Anyways, the three functions below are all doing the same thing (more or less); looping over a list that is zipped with itself-offset-by-one.
import cProfile
#profile
def zips():
li = range(1,20000000)
for tup in zip(li,li[1:]):
pass
del li
#profile
def izips():
from itertools import izip
li = range(1,20000000)
for tup in izip(li,li[1:]):
pass
del li
#profile
def izips2():
from itertools import izip
li = range(1,20000000)
for tup in izip(li,li[1:]):
del tup
del li
if __name__ == '__main__':
zips()
# izips()
# izips2()
The surprising part (to me) was in the memory usage, first I run the zips() function, and although I thought I did clean up, I still ended up with ~1.5 GB in memory:
ipython -m memory_profiler python_profiling.py
Filename: python_profiling.py
Line # Mem usage Increment Line Contents
================================================
10 #profile
11 27.730 MB 0.000 MB def zips():
12 649.301 MB 621.570 MB li = range(1,20000000)
13 3257.605 MB 2608.305 MB for tup in zip(li,li[1:]):
14 1702.504 MB -1555.102 MB pass
15 1549.914 MB -152.590 MB del li
Then I close the interpreter instance and reopen it for running the next test, which is the izips() function:
ipython -m memory_profiler python_profiling.py
Filename: python_profiling.py
Line # Mem usage Increment Line Contents
================================================
17 #profile
18 27.449 MB 0.000 MB def izips():
19 27.449 MB 0.000 MB from itertools import izip
20 649.051 MB 621.602 MB li = range(1,20000000)
21 1899.512 MB 1250.461 MB for tup in izip(li,li[1:]):
22 1746.922 MB -152.590 MB pass
23 1594.332 MB -152.590 MB del li
And then finally I ran a test (again after restarting the interpreter in between) where I tried to explicitly delete the tuple in the for-loop to try to make sure that its memory would be freed (maybe I'm not thinking that correctly?). Turns out that didn't make a difference so I'm guessing that either I'm not prompting GC or that is not the source of my memory overhead.
ipython -m memory_profiler python_profiling.py
Filename: python_profiling.py
Line # Mem usage Increment Line Contents
================================================
25 #profile
26 20.109 MB 0.000 MB def izips2():
27 20.109 MB 0.000 MB from itertools import izip
28 641.676 MB 621.566 MB li = range(1,20000000)
29 1816.953 MB 1175.277 MB for tup in izip(li,li[1:]):
30 1664.387 MB -152.566 MB del tup
31 1511.797 MB -152.590 MB del li
Bottom line:
I thought that the overhead of the for loop itself was minimal, and therefore, I was expecting just a little bit more than ~620.000 MB (the memory it takes to store the list) but instead it looks like I have ~2 lists of size 20.000.000 in memory + even more overhead. Can anyone help me explain what all this memory is being used for?? (and what is taking up that ~1.5 GB at the end of each run?)
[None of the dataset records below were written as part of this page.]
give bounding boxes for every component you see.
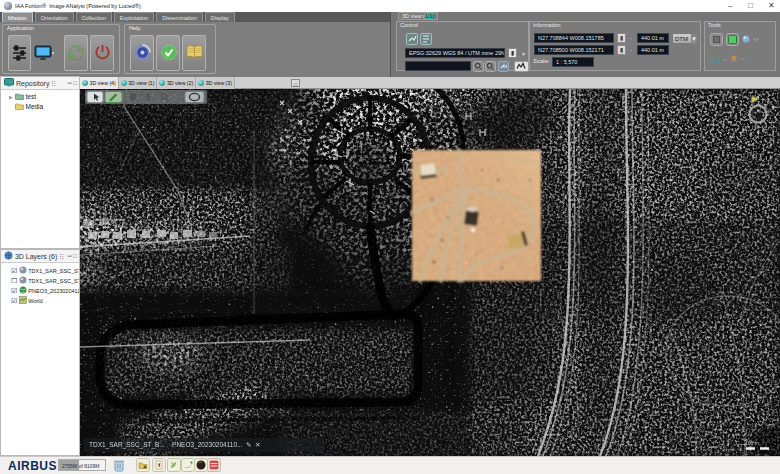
svg-text:100 m: 100 m bbox=[745, 440, 759, 446]
svg-text:3S: 3S bbox=[710, 55, 721, 65]
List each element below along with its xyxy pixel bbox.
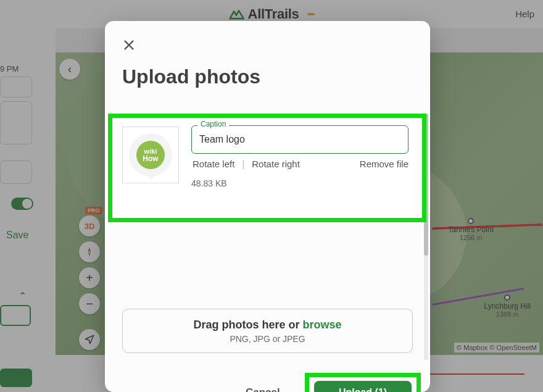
close-button[interactable] [122, 38, 136, 52]
close-icon [122, 38, 136, 52]
caption-field-wrap: Caption [191, 125, 408, 154]
upload-button-highlight: Upload (1) [305, 373, 421, 392]
drop-zone[interactable]: Drag photos here or browse PNG, JPG or J… [122, 309, 413, 353]
cancel-button[interactable]: Cancel [246, 386, 280, 392]
thumbnail-bubble: wiki How [129, 133, 172, 177]
caption-input[interactable] [191, 125, 408, 154]
thumbnail-logo: wiki How [136, 141, 165, 169]
drop-zone-text: Drag photos here or browse [193, 319, 341, 332]
photo-thumbnail[interactable]: wiki How [122, 127, 179, 183]
browse-link[interactable]: browse [303, 319, 342, 331]
modal-title: Upload photos [122, 65, 260, 88]
photo-actions: Rotate left | Rotate right [193, 159, 300, 169]
photo-item-highlight: wiki How Caption Rotate left | Rotate ri… [108, 114, 426, 222]
rotate-right-button[interactable]: Rotate right [252, 159, 300, 169]
separator: | [242, 159, 244, 169]
file-size: 48.83 KB [191, 178, 227, 188]
rotate-left-button[interactable]: Rotate left [193, 159, 234, 169]
remove-file-button[interactable]: Remove file [360, 159, 408, 169]
caption-label: Caption [197, 120, 229, 128]
upload-button[interactable]: Upload (1) [314, 381, 412, 392]
drop-zone-formats: PNG, JPG or JPEG [230, 334, 305, 344]
upload-photos-modal: Upload photos wiki How Caption Rotate le… [105, 21, 430, 392]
Note that the OS assigns memory in chunks, and doesn't necessarily reclaim it all in one go. I've found the memory profiling package to be wildly inaccurate because it appears it fails to take that into account.
Your li[1:] slice creates a new list with (2*10**7) - 1 elements, nearly a whole new copy, easily doubling the memory space required for the lists. The zip() call also returns a full new list object, the output of the zipping action, again requiring memory for the intermediary result, plus 20 million 2-element tuples.
You could use a new iterator instead of slicing:
def zips():
from itertools import izip
li = range(1,20000000)
next_li = iter(li)
next(next_li) # advance one step
for tup in izip(li, next_li):
pass
del li
The list iterator returned from the iter() call is much more light-weight; it only keeps a reference to the original list and a pointer. Combining this with izip() avoids creating the output list as well.